Bill Walker and Byron Mallott arrive at the Dena’ina Civic and Convention Center on primary election night, Aug. 21, 2018. (Loren Holmes / ADN)

With three weeks until Alaska's general election, Lt. Gov. Byron Mallott abruptly resigned Tuesday over "inappropriate comments" he had made.

Mallott, a Democrat, had been running for re-election with Gov. Bill Walker, a Republican-turned-independent.

So what does Mallott's resignation mean for the Nov. 6 ballot?

Walker remains in the governor's race, according to his campaign.

Mallott's name will remain on the ballot, despite his resignation, said a statement from the Alaska Division of Elections.

That's because the ballot had already been certified and printed by Tuesday, and the elections division had already sent more than 20,000 ballots out to voters, said Samantha Miller, division spokeswoman. Just over 1,000 of those ballots had been voted and returned, according to the division.

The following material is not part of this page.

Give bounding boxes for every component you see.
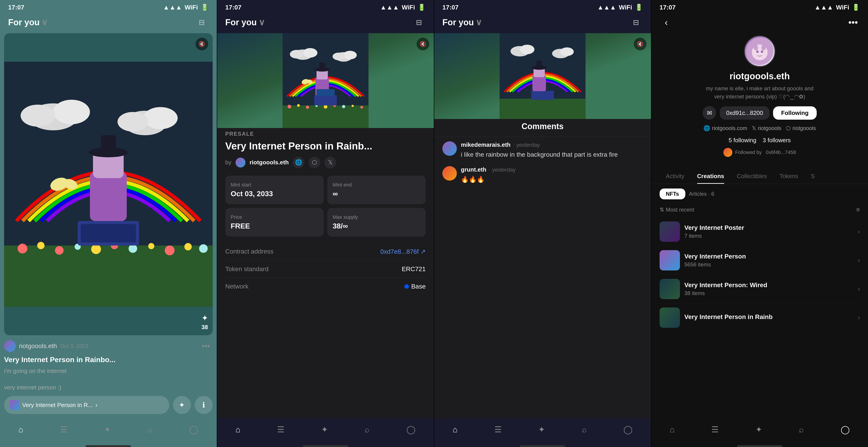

Under state law, candidates must withdraw at least 64 days before the election.

"Under the Alaska Constitution, a vote for governor is considered a vote for the lieutenant governor running with him or her," said the statement from the elections division.

"Even if a lieutenant governor withdraws, the gubernatorial candidate may remain on the ballot," it said. "Accordingly, if Governor Walker is re-elected, Byron Mallott will technically be elected along with him."

However, given Mallott's resignation, Walker would be able to appoint a lieutenant governor if he is re-elected, the division said.

Walker would appoint Valerie Nurr'araaluk Davidson, said his campaign manager, John-Henry Heckendorn.

Davidson was sworn in as the new lieutenant governor Tuesday after Mallott's resignation. She had served as commissioner of the Alaska Department of Health and Social Services up until then.

Davidson's party affiliation is listed as "other," according to state voter registration data. Heckendorn said Davidson was "progressive."

Walker is in a three-way fight for governor with Democratic candidate Mark Begich and Republican candidate Mike Dunleavy. Libertarian candidate Billy Toien is also running for governor.

ADN reporter Annie Zak contributed to this story.